• [Instructions to follow] Wherever the word "Kızılırmak" appears in a line of the data, that line should be copied.

○ ○ ○

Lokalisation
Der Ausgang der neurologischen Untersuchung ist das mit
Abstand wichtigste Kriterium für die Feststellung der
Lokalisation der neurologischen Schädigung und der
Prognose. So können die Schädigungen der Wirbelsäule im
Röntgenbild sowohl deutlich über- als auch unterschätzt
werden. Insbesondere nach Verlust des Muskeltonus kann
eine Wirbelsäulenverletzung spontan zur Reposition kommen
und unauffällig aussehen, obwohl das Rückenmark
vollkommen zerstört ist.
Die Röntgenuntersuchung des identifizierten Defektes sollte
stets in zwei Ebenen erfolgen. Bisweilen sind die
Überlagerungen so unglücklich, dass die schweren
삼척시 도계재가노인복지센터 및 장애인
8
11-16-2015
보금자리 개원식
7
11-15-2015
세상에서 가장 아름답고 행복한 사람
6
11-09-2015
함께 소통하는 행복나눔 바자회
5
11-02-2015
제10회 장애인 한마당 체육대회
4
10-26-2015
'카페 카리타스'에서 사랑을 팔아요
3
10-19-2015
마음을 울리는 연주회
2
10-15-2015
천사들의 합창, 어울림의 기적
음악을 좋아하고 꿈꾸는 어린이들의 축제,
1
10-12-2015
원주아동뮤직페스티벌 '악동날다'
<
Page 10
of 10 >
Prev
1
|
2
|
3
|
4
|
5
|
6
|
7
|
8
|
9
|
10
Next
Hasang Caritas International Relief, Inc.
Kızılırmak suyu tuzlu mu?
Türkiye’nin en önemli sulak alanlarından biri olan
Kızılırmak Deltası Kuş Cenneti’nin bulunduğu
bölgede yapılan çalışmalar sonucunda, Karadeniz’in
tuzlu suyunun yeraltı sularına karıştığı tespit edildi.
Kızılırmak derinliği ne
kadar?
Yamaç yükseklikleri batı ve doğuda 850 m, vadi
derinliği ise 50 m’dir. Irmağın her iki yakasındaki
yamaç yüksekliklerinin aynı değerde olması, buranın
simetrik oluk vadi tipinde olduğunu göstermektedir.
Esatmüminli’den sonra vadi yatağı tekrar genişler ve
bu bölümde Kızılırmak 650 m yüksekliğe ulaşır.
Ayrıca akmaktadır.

○ ○ ○

• [Output for this task]
Kızılırmak suyu tuzlu mu?
Kızılırmak Deltası Kuş Cenneti’nin bulunduğu
Kızılırmak derinliği ne
bu bölümde Kızılırmak 650 m yüksekliğe ulaşır.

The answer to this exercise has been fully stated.